Quote the records in full and leave their pictures out.
━━━━━━━━━━━━━━━━━━━━━━━━━━━━━━
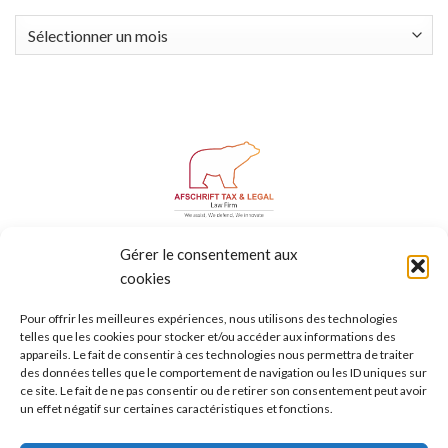
Archives
BRUSSELS | GENEVA | FREIBURG | MADRID | TEL AVIV
Gérer le consentement aux
Mentions légales
-
Informations légales
-
Conditions
cookies
générales
-
Honoraires
Pour offrir les meilleures expériences, nous utilisons des technologies
telles que les cookies pour stocker et/ou accéder aux informations des
appareils. Le fait de consentir à ces technologies nous permettra de traiter
des données telles que le comportement de navigation ou les ID uniques sur
ce site. Le fait de ne pas consentir ou de retirer son consentement peut avoir
un effet négatif sur certaines caractéristiques et fonctions.
POUR UNE INFORMATION OU POUR FIXER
━━━━━━━━━━━━━━━━━━━━━━━━━━━━━━
_Finished task:_
Archives
BRUSSELS | GENEVA | FREIBURG | MADRID | TEL AVIV
Gérer le consentement aux
Mentions légales
-
Informations légales
-
Conditions
cookies
générales
-
Honoraires
Pour offrir les meilleures expériences, nous utilisons des technologies
telles que les cookies pour stocker et/ou accéder aux informations des
appareils. Le fait de consentir à ces technologies nous permettra de traiter
des données telles que le comportement de navigation ou les ID uniques sur
ce site. Le fait de ne pas consentir ou de retirer son consentement peut avoir
un effet négatif sur certaines caractéristiques et fonctions.
POUR UNE INFORMATION OU POUR FIXER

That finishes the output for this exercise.